INSTRUCTIONS TO FOLLOW> Find every line in the records that holds the string "امروز". Copy each one.

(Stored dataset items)
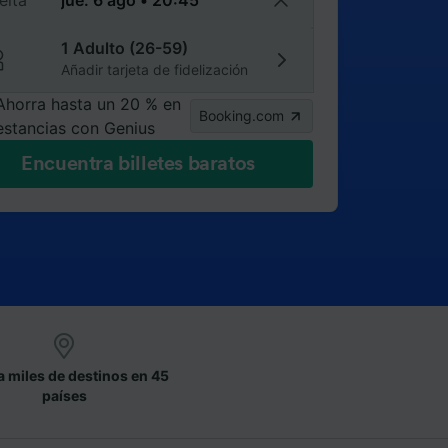
elta
1 Adulto (26-59)
Añadir tarjeta de fidelización
Ahorra hasta un 20 % en
Booking.com
estancias con Genius
Encuentra billetes baratos
a miles de destinos en 45
países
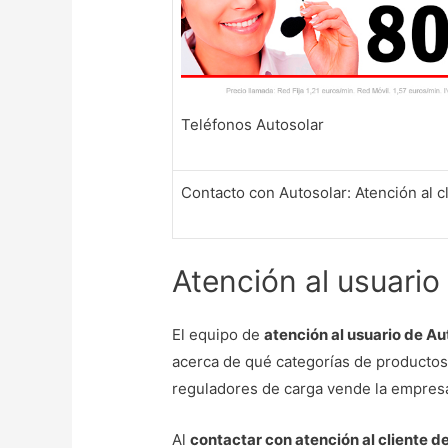
Teléfonos Autosolar
Contacto con Autosolar: Atención al c
Atención al usuario
El equipo de
atención al usuario de A
acerca de qué categorías de productos
reguladores de carga vende la empres
Al
contactar con atención al cliente d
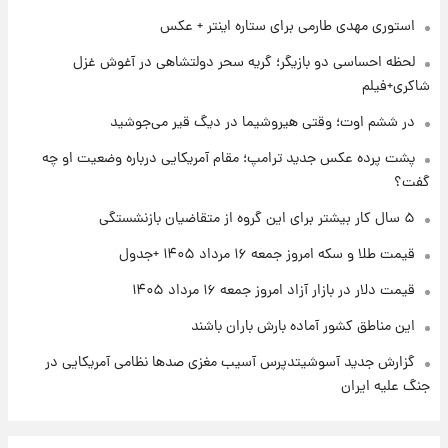
شارژ جدید کالابرگ برای سه دهک؛ جزئیات اعلام
استوری مهدی طارمی برای ستاره اینتر + عکس
شد
لحظه احساسی دو بازیگر؛ گریه سحر دولتشاهی در آغوش غزل
شاکری+فیلم
۱ روز پیش
شرایط تازه فروش اقساطی سایپا اعلام شد؛
در ششم اوت؛ وقتی هیروشیما در دیگ قیر می‌جوشید
شاهین، کوییک، اطلس، سهند و ساینا با اقساط
بلندمدت + جدول
پشت پرده عکس جدید ترامپ؛ مقام آمریکایی درباره وضعیت او چه
گفت؟
۱ روز پیش
سیگنال‌های جدید برای بازار طلا؛ پیش‌بینی
۵ سال کار بیشتر برای این گروه از متقاضیان بازنشستگی
قیمت سکه و طلا فردا
قیمت طلا و سکه امروز جمعه ۱۶ مرداد ۱۴۰۵ +جدول
قیمت دلار در بازار آزاد امروز جمعه ۱۶ مرداد ۱۴۰۵
این مناطق کشور آماده بارش باران باشند
گزارش جدید آسوشیتدپرس آسیب مغزی صدها نظامی آمریکایی در
جنگ علیه ایران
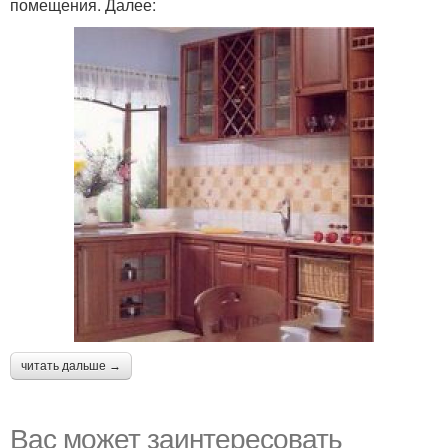
помещения. Далее:
читать дальше →
Вас может заинтересовать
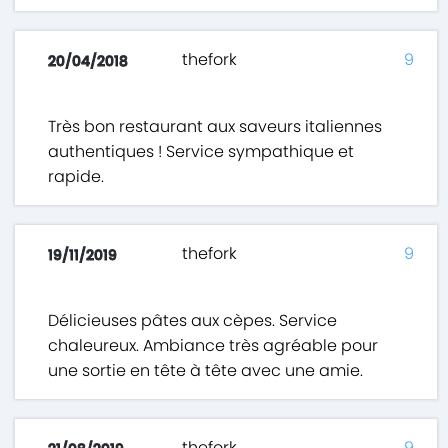
thefork
9
20/04/2018
Très bon restaurant aux saveurs italiennes
authentiques ! Service sympathique et
rapide.
thefork
9
19/11/2019
Délicieuses pâtes aux cèpes. Service
chaleureux. Ambiance très agréable pour
une sortie en tête à tête avec une amie.
thefork
9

RESULT OF THE EXERCISE>
قیمت طلا و سکه امروز جمعه ۱۶ مرداد ۱۴۰۵ +جدول
قیمت دلار در بازار آزاد امروز جمعه ۱۶ مرداد ۱۴۰۵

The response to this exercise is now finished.